* [Exercise prompt] Output every record precisely.

* [Records for the task]
----------------

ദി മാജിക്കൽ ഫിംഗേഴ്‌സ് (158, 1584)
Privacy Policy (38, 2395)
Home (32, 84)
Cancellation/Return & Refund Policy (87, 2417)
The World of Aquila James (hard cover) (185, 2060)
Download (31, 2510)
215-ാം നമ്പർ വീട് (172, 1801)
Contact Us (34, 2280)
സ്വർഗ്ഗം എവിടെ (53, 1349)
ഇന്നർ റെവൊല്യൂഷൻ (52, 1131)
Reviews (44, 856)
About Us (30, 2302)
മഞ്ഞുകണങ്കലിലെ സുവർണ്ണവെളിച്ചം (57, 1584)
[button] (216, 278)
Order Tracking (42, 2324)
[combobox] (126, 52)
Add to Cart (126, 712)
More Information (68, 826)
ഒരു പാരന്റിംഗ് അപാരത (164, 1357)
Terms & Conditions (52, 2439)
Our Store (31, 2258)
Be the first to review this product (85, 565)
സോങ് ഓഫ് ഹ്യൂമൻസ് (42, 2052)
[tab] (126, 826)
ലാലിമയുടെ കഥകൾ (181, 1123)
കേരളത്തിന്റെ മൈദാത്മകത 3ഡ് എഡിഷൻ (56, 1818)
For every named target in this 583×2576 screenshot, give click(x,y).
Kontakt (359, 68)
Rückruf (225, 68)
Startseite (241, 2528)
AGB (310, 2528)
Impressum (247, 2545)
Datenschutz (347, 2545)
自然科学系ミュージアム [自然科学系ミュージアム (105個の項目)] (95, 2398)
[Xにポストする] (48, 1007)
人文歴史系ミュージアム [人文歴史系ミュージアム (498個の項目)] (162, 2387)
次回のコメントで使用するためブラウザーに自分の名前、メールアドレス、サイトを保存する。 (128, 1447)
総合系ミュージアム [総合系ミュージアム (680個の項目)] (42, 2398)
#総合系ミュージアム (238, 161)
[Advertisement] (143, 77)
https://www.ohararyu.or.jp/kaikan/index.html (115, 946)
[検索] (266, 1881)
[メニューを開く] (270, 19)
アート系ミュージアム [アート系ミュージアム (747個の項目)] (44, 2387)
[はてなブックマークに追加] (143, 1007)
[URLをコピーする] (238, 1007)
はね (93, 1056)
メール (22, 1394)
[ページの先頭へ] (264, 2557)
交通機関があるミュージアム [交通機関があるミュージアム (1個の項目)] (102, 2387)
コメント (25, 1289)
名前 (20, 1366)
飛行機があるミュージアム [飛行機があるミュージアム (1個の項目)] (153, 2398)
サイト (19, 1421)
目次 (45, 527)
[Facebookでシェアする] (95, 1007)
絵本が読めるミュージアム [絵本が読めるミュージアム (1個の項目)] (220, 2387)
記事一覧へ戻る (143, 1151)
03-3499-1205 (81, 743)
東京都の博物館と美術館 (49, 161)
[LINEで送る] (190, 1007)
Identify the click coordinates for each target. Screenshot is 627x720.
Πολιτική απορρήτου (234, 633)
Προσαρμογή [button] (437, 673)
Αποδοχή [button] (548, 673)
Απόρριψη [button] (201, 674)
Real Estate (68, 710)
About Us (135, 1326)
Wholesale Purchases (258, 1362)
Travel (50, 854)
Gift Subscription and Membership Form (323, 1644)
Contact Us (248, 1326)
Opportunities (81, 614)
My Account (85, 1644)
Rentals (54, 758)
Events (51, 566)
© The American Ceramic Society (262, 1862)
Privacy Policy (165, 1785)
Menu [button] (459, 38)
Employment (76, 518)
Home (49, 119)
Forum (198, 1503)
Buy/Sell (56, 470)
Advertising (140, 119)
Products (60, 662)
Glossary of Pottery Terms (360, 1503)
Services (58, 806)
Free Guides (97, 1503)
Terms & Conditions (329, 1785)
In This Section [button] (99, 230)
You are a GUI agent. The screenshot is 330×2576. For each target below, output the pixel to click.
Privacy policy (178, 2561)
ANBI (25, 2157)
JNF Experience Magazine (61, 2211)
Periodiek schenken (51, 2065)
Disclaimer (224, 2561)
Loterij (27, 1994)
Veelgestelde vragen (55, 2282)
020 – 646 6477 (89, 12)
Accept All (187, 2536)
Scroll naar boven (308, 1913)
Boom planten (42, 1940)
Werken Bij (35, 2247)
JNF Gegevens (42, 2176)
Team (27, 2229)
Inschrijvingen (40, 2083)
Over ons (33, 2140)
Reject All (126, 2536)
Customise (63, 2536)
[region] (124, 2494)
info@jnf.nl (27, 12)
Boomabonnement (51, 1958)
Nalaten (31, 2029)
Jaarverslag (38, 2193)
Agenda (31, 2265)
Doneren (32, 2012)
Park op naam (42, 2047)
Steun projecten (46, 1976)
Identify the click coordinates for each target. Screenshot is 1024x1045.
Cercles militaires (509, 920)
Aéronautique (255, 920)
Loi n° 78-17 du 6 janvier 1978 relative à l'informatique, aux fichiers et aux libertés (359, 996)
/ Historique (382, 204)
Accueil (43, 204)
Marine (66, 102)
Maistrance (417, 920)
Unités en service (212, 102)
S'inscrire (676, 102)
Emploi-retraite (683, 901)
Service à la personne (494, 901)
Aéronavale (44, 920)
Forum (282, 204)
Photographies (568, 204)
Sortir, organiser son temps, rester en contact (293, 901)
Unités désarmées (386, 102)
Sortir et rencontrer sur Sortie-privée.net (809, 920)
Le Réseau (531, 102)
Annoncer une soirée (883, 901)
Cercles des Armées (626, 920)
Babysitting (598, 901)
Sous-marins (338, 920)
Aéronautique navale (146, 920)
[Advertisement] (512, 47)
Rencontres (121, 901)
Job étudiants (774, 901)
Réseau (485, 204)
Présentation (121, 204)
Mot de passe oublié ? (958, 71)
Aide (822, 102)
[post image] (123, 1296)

----------------

* [Output of the task]
ദി മാജിക്കൽ ഫിംഗേഴ്‌സ് (158, 1584)
Privacy Policy (38, 2395)
Home (32, 84)
Cancellation/Return & Refund Policy (87, 2417)
The World of Aquila James (hard cover) (185, 2060)
Download (31, 2510)
215-ാം നമ്പർ വീട് (172, 1801)
Contact Us (34, 2280)
സ്വർഗ്ഗം എവിടെ (53, 1349)
ഇന്നർ റെവൊല്യൂഷൻ (52, 1131)
Reviews (44, 856)
About Us (30, 2302)
മഞ്ഞുകണങ്കലിലെ സുവർണ്ണവെളിച്ചം (57, 1584)
[button] (216, 278)
Order Tracking (42, 2324)
[combobox] (126, 52)
Add to Cart (126, 712)
More Information (68, 826)
ഒരു പാരന്റിംഗ് അപാരത (164, 1357)
Terms & Conditions (52, 2439)
Our Store (31, 2258)
Be the first to review this product (85, 565)
സോങ് ഓഫ് ഹ്യൂമൻസ് (42, 2052)
[tab] (126, 826)
ലാലിമയുടെ കഥകൾ (181, 1123)
കേരളത്തിന്റെ മൈദാത്മകത 3ഡ് എഡിഷൻ (56, 1818)
For every named target in this 583×2576 screenshot, give click(x,y).
Kontakt (359, 68)
Rückruf (225, 68)
Startseite (241, 2528)
AGB (310, 2528)
Impressum (247, 2545)
Datenschutz (347, 2545)
自然科学系ミュージアム [自然科学系ミュージアム (105個の項目)] (95, 2398)
[Xにポストする] (48, 1007)
人文歴史系ミュージアム [人文歴史系ミュージアム (498個の項目)] (162, 2387)
次回のコメントで使用するためブラウザーに自分の名前、メールアドレス、サイトを保存する。 (128, 1447)
総合系ミュージアム [総合系ミュージアム (680個の項目)] (42, 2398)
#総合系ミュージアム (238, 161)
[Advertisement] (143, 77)
https://www.ohararyu.or.jp/kaikan/index.html (115, 946)
[検索] (266, 1881)
[メニューを開く] (270, 19)
アート系ミュージアム [アート系ミュージアム (747個の項目)] (44, 2387)
[はてなブックマークに追加] (143, 1007)
[URLをコピーする] (238, 1007)
はね (93, 1056)
メール (22, 1394)
[ページの先頭へ] (264, 2557)
交通機関があるミュージアム [交通機関があるミュージアム (1個の項目)] (102, 2387)
コメント (25, 1289)
名前 (20, 1366)
飛行機があるミュージアム [飛行機があるミュージアム (1個の項目)] (153, 2398)
サイト (19, 1421)
目次 (45, 527)
[Facebookでシェアする] (95, 1007)
絵本が読めるミュージアム [絵本が読めるミュージアム (1個の項目)] (220, 2387)
記事一覧へ戻る (143, 1151)
03-3499-1205 (81, 743)
東京都の博物館と美術館 (49, 161)
[LINEで送る] (190, 1007)
Identify the click coordinates for each target. Screenshot is 627x720.
Πολιτική απορρήτου (234, 633)
Προσαρμογή [button] (437, 673)
Αποδοχή [button] (548, 673)
Απόρριψη [button] (201, 674)
Real Estate (68, 710)
About Us (135, 1326)
Wholesale Purchases (258, 1362)
Travel (50, 854)
Gift Subscription and Membership Form (323, 1644)
Contact Us (248, 1326)
Opportunities (81, 614)
My Account (85, 1644)
Rentals (54, 758)
Events (51, 566)
© The American Ceramic Society (262, 1862)
Privacy Policy (165, 1785)
Menu [button] (459, 38)
Employment (76, 518)
Home (49, 119)
Forum (198, 1503)
Buy/Sell (56, 470)
Advertising (140, 119)
Products (60, 662)
Glossary of Pottery Terms (360, 1503)
Services (58, 806)
Free Guides (97, 1503)
Terms & Conditions (329, 1785)
In This Section [button] (99, 230)
You are a GUI agent. The screenshot is 330×2576. For each target below, output the pixel to click.
Privacy policy (178, 2561)
ANBI (25, 2157)
JNF Experience Magazine (61, 2211)
Periodiek schenken (51, 2065)
Disclaimer (224, 2561)
Loterij (27, 1994)
Veelgestelde vragen (55, 2282)
020 – 646 6477 (89, 12)
Accept All (187, 2536)
Scroll naar boven (308, 1913)
Boom planten (42, 1940)
Werken Bij (35, 2247)
JNF Gegevens (42, 2176)
Team (27, 2229)
Inschrijvingen (40, 2083)
Over ons (33, 2140)
Reject All (126, 2536)
Customise (63, 2536)
[region] (124, 2494)
info@jnf.nl (27, 12)
Boomabonnement (51, 1958)
Nalaten (31, 2029)
Jaarverslag (38, 2193)
Agenda (31, 2265)
Doneren (32, 2012)
Park op naam (42, 2047)
Steun projecten (46, 1976)
Identify the click coordinates for each target. Screenshot is 1024x1045.
Cercles militaires (509, 920)
Aéronautique (255, 920)
Loi n° 78-17 du 6 janvier 1978 relative à l'informatique, aux fichiers et aux libertés (359, 996)
/ Historique (382, 204)
Accueil (43, 204)
Marine (66, 102)
Maistrance (417, 920)
Unités en service (212, 102)
S'inscrire (676, 102)
Emploi-retraite (683, 901)
Service à la personne (494, 901)
Aéronavale (44, 920)
Forum (282, 204)
Photographies (568, 204)
Sortir, organiser son temps, rester en contact (293, 901)
Unités désarmées (386, 102)
Sortir et rencontrer sur Sortie-privée.net (809, 920)
Le Réseau (531, 102)
Annoncer une soirée (883, 901)
Cercles des Armées (626, 920)
Babysitting (598, 901)
Sous-marins (338, 920)
Aéronautique navale (146, 920)
[Advertisement] (512, 47)
Rencontres (121, 901)
Job étudiants (774, 901)
Réseau (485, 204)
Présentation (121, 204)
Mot de passe oublié ? (958, 71)
Aide (822, 102)
[post image] (123, 1296)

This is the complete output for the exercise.